Aim of the exercise:
All lines in the records below with the word "scrollbar" must be returned.

Entries shown:
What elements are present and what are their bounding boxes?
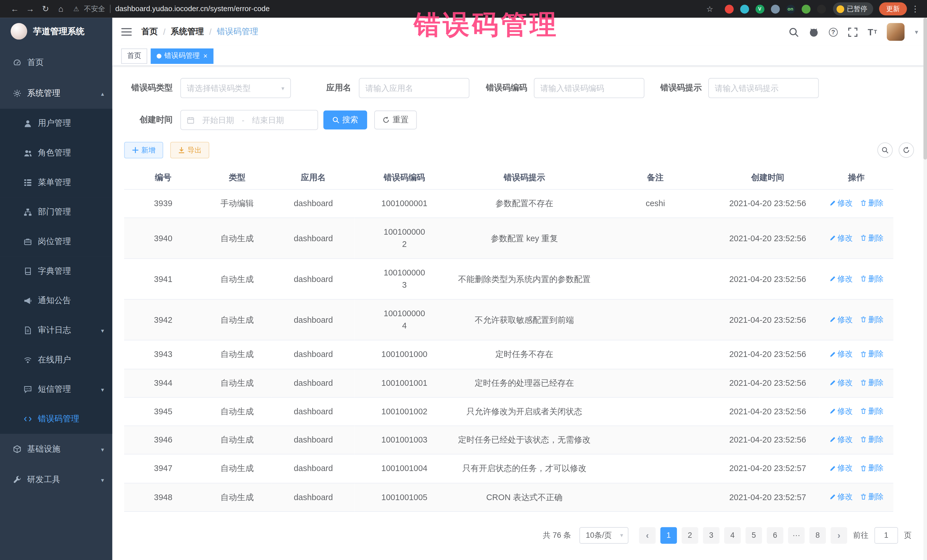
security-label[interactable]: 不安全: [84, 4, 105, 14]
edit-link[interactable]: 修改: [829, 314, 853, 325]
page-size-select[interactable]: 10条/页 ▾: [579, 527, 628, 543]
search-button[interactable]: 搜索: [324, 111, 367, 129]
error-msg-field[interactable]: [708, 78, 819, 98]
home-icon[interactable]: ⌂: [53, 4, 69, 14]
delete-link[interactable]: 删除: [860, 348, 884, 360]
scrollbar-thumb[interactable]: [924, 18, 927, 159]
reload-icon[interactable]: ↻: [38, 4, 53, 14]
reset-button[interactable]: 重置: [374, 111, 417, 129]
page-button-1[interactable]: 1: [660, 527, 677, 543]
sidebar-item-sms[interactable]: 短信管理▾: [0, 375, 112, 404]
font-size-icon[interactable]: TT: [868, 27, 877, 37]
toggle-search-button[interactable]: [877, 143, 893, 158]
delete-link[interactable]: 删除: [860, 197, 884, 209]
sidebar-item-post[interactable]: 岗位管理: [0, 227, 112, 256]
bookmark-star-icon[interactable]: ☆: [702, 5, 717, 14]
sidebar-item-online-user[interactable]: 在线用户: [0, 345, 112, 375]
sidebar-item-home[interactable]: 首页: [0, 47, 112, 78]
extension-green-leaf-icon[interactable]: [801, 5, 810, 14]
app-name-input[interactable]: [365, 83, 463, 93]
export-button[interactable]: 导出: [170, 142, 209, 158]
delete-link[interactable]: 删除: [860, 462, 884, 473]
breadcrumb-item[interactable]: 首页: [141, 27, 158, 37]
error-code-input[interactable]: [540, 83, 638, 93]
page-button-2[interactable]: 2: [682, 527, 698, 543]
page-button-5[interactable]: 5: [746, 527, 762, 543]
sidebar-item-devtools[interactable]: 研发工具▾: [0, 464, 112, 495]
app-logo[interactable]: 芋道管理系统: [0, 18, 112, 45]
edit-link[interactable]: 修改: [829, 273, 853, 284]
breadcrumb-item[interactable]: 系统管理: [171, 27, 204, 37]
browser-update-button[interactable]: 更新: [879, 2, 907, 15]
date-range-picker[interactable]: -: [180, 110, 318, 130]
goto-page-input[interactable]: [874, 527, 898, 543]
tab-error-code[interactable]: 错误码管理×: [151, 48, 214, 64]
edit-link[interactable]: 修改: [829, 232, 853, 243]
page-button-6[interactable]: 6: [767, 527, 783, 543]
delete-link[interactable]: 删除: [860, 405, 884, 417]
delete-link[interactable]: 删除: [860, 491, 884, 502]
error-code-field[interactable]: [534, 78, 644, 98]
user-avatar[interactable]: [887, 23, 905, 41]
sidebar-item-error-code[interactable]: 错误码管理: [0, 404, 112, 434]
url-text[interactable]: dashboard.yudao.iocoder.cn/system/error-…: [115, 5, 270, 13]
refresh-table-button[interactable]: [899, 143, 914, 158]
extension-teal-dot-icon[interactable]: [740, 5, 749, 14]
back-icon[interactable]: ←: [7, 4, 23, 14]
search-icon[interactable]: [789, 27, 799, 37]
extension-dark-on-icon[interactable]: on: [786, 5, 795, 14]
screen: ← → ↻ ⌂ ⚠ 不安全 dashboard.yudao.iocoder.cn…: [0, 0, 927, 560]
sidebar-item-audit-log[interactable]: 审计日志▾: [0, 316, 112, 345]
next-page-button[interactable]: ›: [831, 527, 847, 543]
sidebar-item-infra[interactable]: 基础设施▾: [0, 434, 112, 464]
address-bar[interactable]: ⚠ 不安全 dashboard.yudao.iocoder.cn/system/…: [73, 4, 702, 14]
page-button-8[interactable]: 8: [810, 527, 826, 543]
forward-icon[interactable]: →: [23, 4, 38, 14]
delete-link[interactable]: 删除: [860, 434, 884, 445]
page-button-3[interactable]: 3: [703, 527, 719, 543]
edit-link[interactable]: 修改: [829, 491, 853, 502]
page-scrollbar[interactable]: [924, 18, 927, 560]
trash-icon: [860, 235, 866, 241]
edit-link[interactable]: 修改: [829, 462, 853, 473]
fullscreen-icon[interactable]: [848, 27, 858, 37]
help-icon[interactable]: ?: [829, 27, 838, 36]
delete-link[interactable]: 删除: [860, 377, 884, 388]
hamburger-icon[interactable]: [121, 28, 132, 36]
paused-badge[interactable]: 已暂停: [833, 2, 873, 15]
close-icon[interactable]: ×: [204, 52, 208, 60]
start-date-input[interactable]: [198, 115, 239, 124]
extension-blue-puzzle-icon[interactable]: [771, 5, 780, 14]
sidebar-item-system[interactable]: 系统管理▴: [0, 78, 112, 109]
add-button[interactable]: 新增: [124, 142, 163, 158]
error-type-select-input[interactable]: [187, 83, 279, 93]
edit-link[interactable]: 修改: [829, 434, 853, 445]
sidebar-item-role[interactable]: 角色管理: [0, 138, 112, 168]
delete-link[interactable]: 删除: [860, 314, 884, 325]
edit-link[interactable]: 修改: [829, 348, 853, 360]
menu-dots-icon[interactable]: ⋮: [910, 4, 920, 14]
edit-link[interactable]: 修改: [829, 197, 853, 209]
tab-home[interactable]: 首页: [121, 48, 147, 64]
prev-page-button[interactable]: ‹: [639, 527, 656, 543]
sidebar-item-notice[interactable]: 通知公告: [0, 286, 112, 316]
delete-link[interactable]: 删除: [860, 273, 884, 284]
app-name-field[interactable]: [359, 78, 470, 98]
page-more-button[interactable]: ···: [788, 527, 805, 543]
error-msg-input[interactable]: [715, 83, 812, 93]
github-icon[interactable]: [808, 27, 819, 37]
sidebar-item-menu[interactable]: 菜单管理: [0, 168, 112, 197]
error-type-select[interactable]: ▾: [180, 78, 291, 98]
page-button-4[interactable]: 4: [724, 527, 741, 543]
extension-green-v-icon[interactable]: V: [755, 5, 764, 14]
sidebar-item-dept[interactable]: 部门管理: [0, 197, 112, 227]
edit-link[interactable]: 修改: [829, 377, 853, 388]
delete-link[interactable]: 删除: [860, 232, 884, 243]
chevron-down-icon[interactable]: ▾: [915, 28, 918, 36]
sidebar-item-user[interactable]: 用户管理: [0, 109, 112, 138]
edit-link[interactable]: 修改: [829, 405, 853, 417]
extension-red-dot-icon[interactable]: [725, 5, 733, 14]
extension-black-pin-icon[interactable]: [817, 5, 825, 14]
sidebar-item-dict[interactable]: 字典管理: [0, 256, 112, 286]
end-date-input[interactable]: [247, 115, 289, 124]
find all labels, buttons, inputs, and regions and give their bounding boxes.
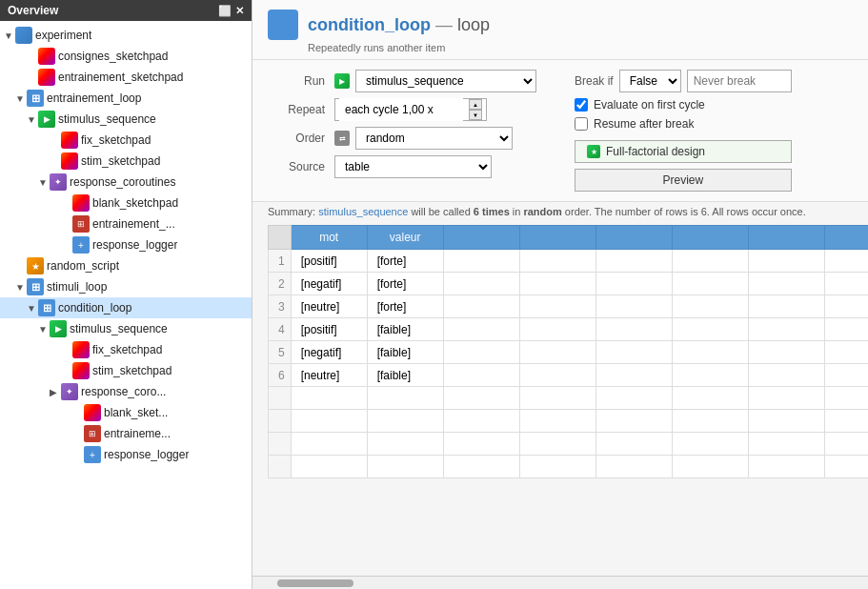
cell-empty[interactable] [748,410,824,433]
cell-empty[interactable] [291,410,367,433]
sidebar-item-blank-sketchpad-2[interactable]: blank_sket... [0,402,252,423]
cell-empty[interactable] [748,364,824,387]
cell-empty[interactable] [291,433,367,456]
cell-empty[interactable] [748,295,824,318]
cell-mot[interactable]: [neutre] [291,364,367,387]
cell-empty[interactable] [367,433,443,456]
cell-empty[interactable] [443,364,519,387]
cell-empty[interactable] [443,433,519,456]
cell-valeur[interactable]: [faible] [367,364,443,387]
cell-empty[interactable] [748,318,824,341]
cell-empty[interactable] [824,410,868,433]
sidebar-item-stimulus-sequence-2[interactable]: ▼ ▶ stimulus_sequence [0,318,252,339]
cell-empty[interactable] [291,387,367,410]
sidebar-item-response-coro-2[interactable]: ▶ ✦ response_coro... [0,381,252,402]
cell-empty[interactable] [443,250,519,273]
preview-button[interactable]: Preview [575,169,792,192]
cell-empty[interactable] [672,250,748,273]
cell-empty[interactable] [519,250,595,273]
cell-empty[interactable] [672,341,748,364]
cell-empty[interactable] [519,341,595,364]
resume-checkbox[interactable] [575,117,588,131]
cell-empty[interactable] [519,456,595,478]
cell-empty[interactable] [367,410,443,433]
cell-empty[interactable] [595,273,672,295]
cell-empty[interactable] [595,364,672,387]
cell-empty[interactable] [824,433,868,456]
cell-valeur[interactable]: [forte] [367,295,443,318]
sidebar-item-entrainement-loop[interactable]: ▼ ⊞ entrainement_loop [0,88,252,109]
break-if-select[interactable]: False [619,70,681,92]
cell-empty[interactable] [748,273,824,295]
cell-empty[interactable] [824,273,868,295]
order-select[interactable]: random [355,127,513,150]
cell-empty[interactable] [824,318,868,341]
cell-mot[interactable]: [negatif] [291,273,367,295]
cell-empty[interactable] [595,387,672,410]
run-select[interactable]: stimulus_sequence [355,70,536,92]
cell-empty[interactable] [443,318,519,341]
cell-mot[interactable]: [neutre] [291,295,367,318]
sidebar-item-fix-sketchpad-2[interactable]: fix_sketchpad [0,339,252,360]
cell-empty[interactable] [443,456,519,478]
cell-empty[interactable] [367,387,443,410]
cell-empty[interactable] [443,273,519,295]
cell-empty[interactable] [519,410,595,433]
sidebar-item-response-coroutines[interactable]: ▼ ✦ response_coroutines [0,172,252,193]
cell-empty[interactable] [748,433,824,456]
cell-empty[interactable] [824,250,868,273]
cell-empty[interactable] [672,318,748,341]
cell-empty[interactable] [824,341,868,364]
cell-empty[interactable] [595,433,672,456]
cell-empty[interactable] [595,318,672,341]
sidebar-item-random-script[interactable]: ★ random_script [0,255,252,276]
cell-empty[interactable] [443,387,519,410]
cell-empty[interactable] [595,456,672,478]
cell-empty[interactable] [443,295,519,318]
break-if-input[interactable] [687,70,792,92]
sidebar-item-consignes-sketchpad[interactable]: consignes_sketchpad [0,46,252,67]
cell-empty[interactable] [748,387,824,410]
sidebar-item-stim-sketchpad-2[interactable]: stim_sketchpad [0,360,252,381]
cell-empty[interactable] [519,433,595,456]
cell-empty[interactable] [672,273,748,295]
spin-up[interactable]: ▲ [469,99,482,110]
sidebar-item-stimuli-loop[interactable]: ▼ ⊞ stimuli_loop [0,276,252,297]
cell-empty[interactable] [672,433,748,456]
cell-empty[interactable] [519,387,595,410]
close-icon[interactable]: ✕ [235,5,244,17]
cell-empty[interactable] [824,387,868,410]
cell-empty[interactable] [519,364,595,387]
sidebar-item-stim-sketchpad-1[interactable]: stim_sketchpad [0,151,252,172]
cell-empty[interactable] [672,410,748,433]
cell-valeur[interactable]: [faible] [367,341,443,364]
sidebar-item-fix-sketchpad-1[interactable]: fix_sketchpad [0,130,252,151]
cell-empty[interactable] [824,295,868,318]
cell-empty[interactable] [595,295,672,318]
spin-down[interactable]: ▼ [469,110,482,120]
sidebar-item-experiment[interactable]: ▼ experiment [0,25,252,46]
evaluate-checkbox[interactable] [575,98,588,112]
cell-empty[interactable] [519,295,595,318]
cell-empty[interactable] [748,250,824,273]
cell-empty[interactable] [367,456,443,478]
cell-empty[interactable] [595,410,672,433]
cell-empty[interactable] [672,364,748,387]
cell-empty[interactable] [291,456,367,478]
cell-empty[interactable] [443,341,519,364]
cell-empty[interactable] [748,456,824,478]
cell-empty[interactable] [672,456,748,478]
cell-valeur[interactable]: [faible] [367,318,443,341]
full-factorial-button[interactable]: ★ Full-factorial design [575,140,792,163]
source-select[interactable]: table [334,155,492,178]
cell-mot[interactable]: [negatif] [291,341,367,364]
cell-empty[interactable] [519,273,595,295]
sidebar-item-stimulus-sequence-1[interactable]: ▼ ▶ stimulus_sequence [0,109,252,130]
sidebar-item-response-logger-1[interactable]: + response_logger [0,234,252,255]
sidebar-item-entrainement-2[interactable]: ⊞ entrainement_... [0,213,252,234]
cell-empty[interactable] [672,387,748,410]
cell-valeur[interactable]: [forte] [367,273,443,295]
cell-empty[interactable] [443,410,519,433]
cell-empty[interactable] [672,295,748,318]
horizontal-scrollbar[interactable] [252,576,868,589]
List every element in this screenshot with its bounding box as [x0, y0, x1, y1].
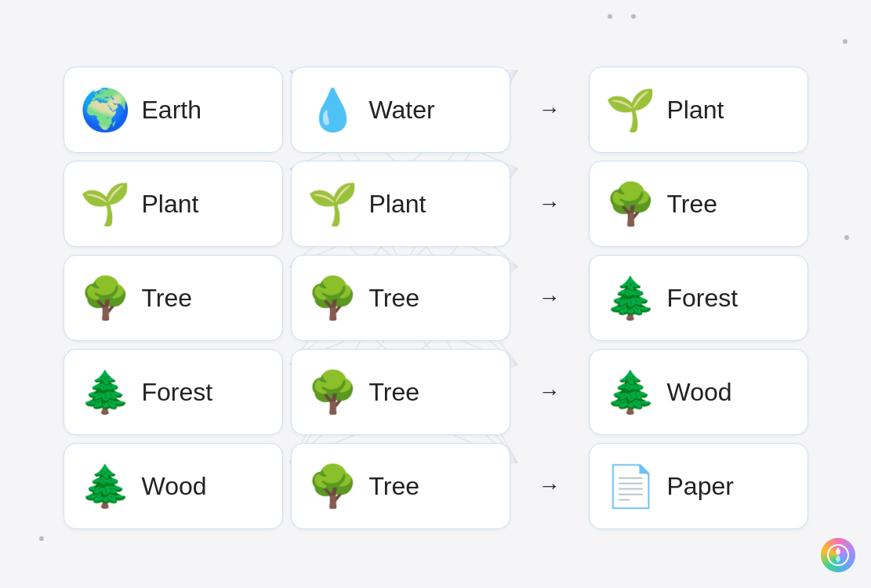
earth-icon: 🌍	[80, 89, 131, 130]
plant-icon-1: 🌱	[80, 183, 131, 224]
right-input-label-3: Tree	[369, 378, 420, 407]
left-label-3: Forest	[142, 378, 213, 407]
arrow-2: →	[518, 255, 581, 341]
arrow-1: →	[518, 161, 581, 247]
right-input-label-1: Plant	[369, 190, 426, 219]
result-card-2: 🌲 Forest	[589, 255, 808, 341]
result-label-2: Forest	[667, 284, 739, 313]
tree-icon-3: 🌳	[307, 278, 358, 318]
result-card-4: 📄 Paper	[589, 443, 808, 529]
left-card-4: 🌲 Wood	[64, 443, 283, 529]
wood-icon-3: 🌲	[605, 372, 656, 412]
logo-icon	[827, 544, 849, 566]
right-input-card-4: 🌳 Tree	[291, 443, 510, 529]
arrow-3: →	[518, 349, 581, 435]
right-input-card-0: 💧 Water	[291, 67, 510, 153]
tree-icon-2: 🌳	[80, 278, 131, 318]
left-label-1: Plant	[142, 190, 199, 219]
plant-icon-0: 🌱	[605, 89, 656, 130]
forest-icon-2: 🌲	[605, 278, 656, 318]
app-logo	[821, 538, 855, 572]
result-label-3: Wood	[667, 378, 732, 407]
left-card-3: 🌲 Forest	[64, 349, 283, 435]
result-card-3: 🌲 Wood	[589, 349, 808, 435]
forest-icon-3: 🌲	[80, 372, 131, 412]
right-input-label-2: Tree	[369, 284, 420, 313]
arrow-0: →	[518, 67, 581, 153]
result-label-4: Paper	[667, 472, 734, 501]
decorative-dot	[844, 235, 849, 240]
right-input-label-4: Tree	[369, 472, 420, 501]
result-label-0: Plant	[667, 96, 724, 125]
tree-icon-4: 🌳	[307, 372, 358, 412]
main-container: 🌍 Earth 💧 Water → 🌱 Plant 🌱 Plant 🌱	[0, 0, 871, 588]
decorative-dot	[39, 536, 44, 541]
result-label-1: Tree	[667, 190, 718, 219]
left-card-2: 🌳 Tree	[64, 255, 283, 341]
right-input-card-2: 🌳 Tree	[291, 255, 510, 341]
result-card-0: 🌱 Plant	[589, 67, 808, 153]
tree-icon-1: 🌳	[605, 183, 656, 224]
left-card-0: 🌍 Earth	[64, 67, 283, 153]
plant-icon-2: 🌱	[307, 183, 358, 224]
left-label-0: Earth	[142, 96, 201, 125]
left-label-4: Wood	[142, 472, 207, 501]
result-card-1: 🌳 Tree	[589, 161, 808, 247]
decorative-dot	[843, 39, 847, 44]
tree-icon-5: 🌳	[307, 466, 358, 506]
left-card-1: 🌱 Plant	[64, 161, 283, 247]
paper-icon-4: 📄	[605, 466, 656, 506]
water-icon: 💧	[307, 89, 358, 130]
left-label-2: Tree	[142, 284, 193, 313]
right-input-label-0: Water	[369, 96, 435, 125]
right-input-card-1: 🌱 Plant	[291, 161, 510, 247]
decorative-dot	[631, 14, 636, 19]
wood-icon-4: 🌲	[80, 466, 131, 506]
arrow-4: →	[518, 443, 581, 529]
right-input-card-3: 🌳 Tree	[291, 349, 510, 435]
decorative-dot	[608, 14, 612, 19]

Answer for the task:
scrollbar-thumb[interactable]: [924, 18, 927, 159]
page-scrollbar[interactable]: [924, 18, 927, 560]
horizontal-scrollbar[interactable] [252,576,868,589]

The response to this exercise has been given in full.